A public meeting voted to hold onto the lease. That’s when Michael says he “got catapulted in as chairman.” Today, it is Europe’s biggest and most successful urban farm project, largely thanks to volunteers like the Barracloughs.

Now they are adding heritage with a genuine ack-ack gun. Jenny is ready to film its restoration, perhaps for another documentary.

It is a far cry from the early days when she joined ITN as the only woman reporter in 1963.

“They thought women reporters should only cover fashion and flower shows—never real news like strikes and revolutions, international politics that I wanted to cover.”

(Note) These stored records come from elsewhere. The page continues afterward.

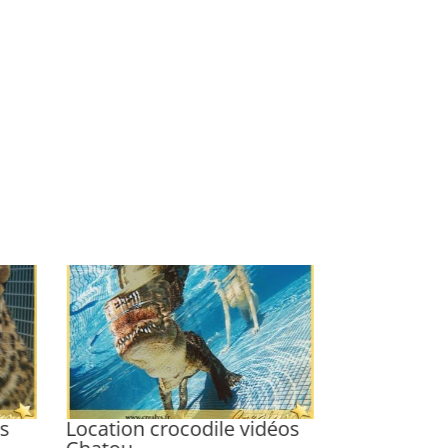
os
Location crocodile vidéos
Location al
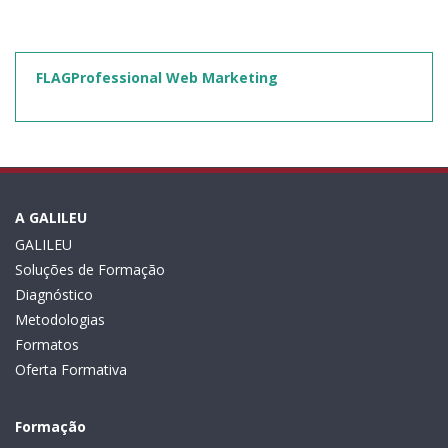
FLAGProfessional Web Marketing
A GALILEU
GALILEU
Soluções de Formação
Diagnóstico
Metodologias
Formatos
Oferta Formativa
Formação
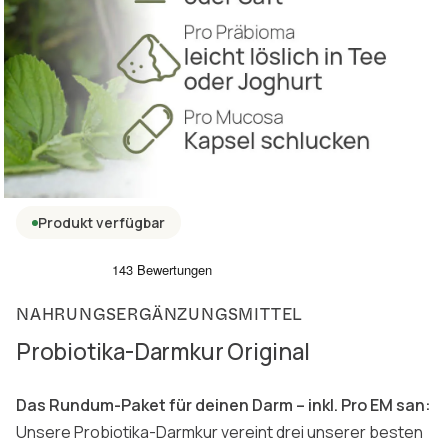
Produkt verfügbar
NAHRUNGSERGÄNZUNGSMITTEL
Probiotika-Darmkur Original
Das Rundum-Paket für deinen Darm – inkl. Pro EM san:
Unsere Probiotika-Darmkur vereint drei unserer besten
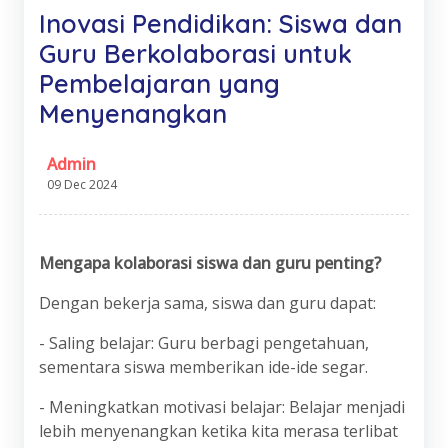
Inovasi Pendidikan: Siswa dan
Guru Berkolaborasi untuk
Pembelajaran yang
Menyenangkan
Admin
09 Dec 2024
Mengapa kolaborasi siswa dan guru penting?
Dengan bekerja sama, siswa dan guru dapat:
- Saling belajar: Guru berbagi pengetahuan,
sementara siswa memberikan ide-ide segar.
- Meningkatkan motivasi belajar: Belajar menjadi
lebih menyenangkan ketika kita merasa terlibat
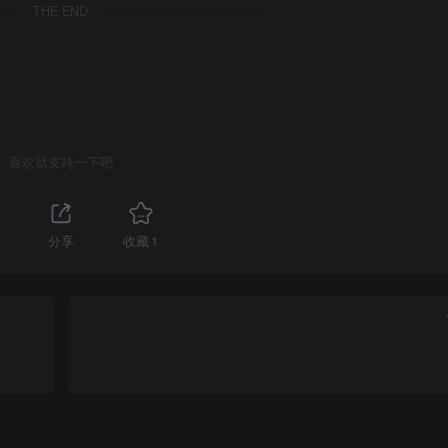
THE END
喜欢就支持一下吧
分享
收藏
1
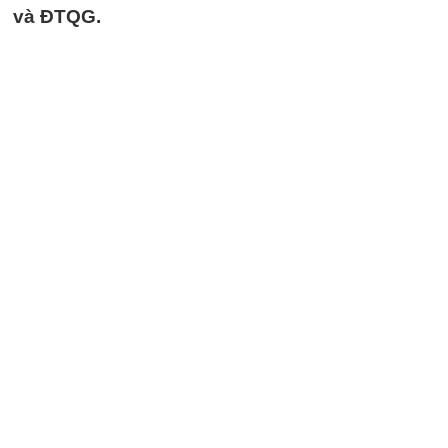
và ĐTQG.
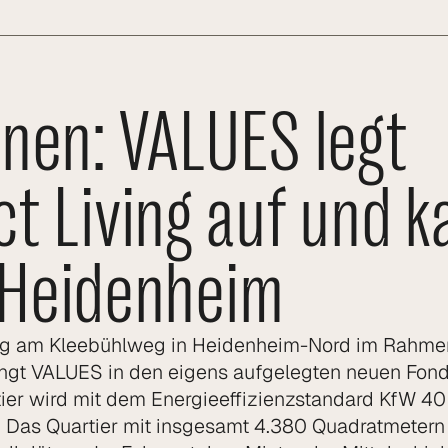
nen: VALUES legt
 Living auf und k
n Heidenheim
ung am Kleebühlweg in Heidenheim-Nord im Rahme
ringt VALUES in den eigens aufgelegten neuen Fo
tier wird mit dem Energieeffizienzstandard KfW 40
Das Quartier mit insgesamt 4.380 Quadratmetern M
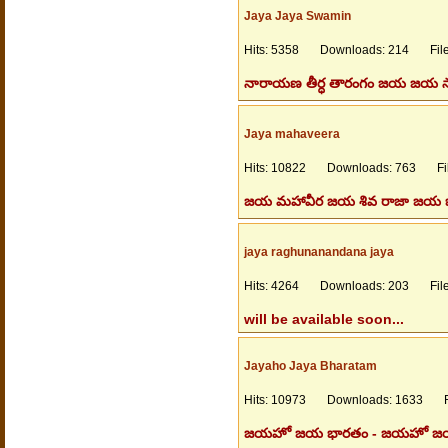
Jaya Jaya Swamin
Hits: 5358 Downloads: 214 Files
నారాయణ తీర్ధ తారంగం జయ జయ 
Jaya mahaveera
Hits: 10822 Downloads: 763 File
జయ మహావీర జయ శివ రాజా జయ భార
jaya raghunanandana jaya
Hits: 4264 Downloads: 203 Files
will be available soon...
Jayaho Jaya Bharatam
Hits: 10973 Downloads: 1633 Fil
జయహో జయ భారతం - జయహో జయ భార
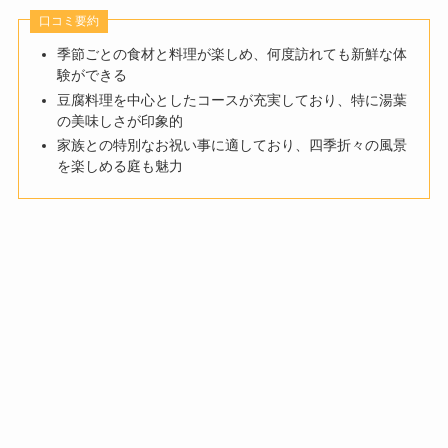
口コミ要約
季節ごとの食材と料理が楽しめ、何度訪れても新鮮な体
験ができる
豆腐料理を中心としたコースが充実しており、特に湯葉
の美味しさが印象的
家族との特別なお祝い事に適しており、四季折々の風景
を楽しめる庭も魅力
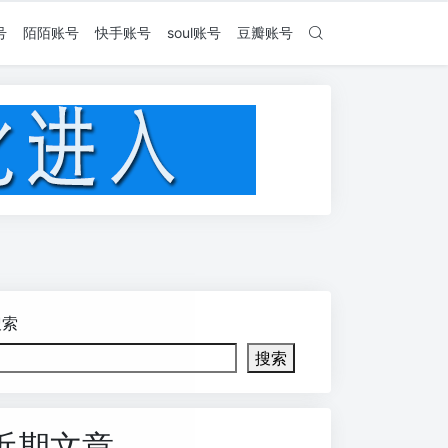
号
陌陌账号
快手账号
soul账号
豆瓣账号
搜索
搜索
近期文章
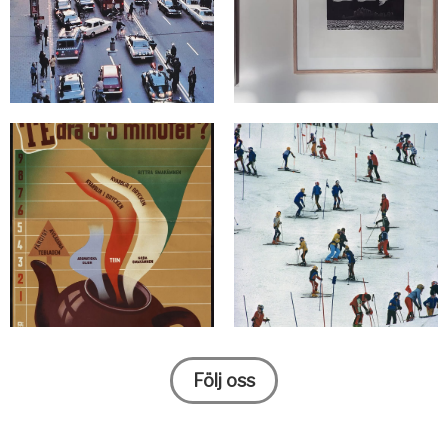
Följ oss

She got her break joining Granada TV’s World in Action in 1964 as a producer, then went on to Rediffusion’s This Week and later joined BBC’s Man Alive where the first of many awards started rolling in.

Jenny made the ground-breaking ‘Gale is Dead’ in 1971, the tragic story of a girl from a children’s home who ended up a drug addict on the streets who died at 19. It won her a BAFTA, International Critics and Catholic Church’s Jury awards. Another 12 awards have followed in the years since.

“I have more or less stopped making films,” she says. “But there are always more things like Mudchute—so it never really stops.”

The Islanders have an accomplished international film-maker in their midst. They’ve got used to it. They know they could be on camera any moment.